# "M-5" Male Golden at Scioto County, Portsmouth, OH



## Karen519 (Aug 21, 2006)

*Rachel*

Rachel & ALL

Please email the OH Gold. Rescues for him.
My sis in town until 4/23 and I won't be online hardly at all.


----------



## mylissyk (Feb 25, 2007)

I just emailed all the OH rescues on the GRCA list.


----------



## BeauShel (May 20, 2007)

Oh he is gorgeous, I hope one of the rescues helps him


----------



## fostermom (Sep 6, 2007)

He is drop dead gorgeous! I hope someone gets him out ASAP.


----------



## mylissyk (Feb 25, 2007)

Golden Retriever Rescue Resource, Delta, OH responded to my email and said they have it covered. I hope that means he is tagged for rescue.


----------



## GrafixMuse (Dec 28, 2008)

mylissyk said:


> I just emailed all the OH rescues on the GRCA list.


Thank you


----------



## Rob's GRs (Feb 25, 2007)

I hope the rescue gets him, he is a handsome boy.


----------



## Karen519 (Aug 21, 2006)

*Hoping*

I'm hoping Golden Ret. Rescue Resource gets him.
He is gorgeous!!!


----------



## GoldenJoyx'stwo (Feb 25, 2007)

mylissyk said:


> Golden Retriever Rescue Resource, Delta, OH responded to my email and said they have it covered. I hope that means he is tagged for rescue.

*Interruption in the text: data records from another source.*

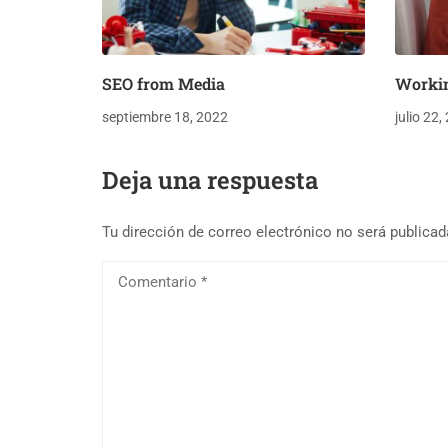
SEO from Media
Worki
septiembre 18, 2022
julio 22,
Deja una respuesta
Tu dirección de correo electrónico no será publicad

I sure hope so! I do have an Ohio contact. Keep me posted.


----------



## kyguy78 (Apr 2, 2007)

At the same shelter they have this older Golden fella too. He is M1

http://www.petfinder.com/petnote/displaypet.cgi?petid=13498368


----------



## GrafixMuse (Dec 28, 2008)

The listing for "M5" has been removed. I hope he was adopted/rescued. Does anyone have an update?

Max is still on Petfinder: http://www.petfinder.com/petnote/displaypet.cgi?petid=13498368

Look at his curly coat. Is he what would be considered a "Doodle?"


----------



## CarolinaCasey (Jun 1, 2007)

No, I don't think that he's a doodle. But he sure is cute!! Were the rescues told about him, too??


----------